# Notebook to analyse consumption 

## Conclusion

We have identified 3 main issues:

1. **Some cars have no consumption data**
- BMW: Missing data from the provider — nothing can be done, but we can’t explain it since the car has recorded trips.
- Renault: The issue comes from the computation of `ODOMETER_DIFF`, which returns None or 0.
- Tesla: The pipeline did not run to completion for older Tesla data.

2. **Some consumption values are negative**

- Negative consumption values are due to negative `ODOMETER_DIFF` computations. We need to investigate why the odometer becomes negative during the transform/processed_phases.

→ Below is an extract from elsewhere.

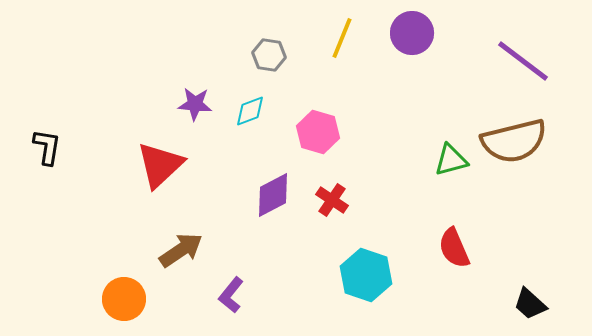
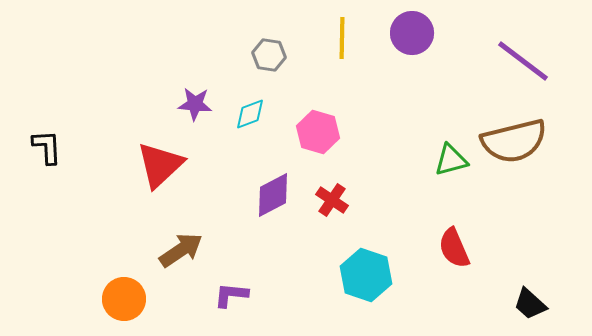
yellow line: rotated 21 degrees counterclockwise
cyan diamond: moved 3 px down
black L-shape: rotated 12 degrees counterclockwise
purple L-shape: rotated 57 degrees clockwise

3. **Some consumption values are too high**

- Excessively high consumption values occur due to two main reasons:

    - Low odometer values during a discharge phase caused by missing data (e.g., Renault).
    - Incorrect SoC points taken from another potential phase with a lower odometer due to data gaps.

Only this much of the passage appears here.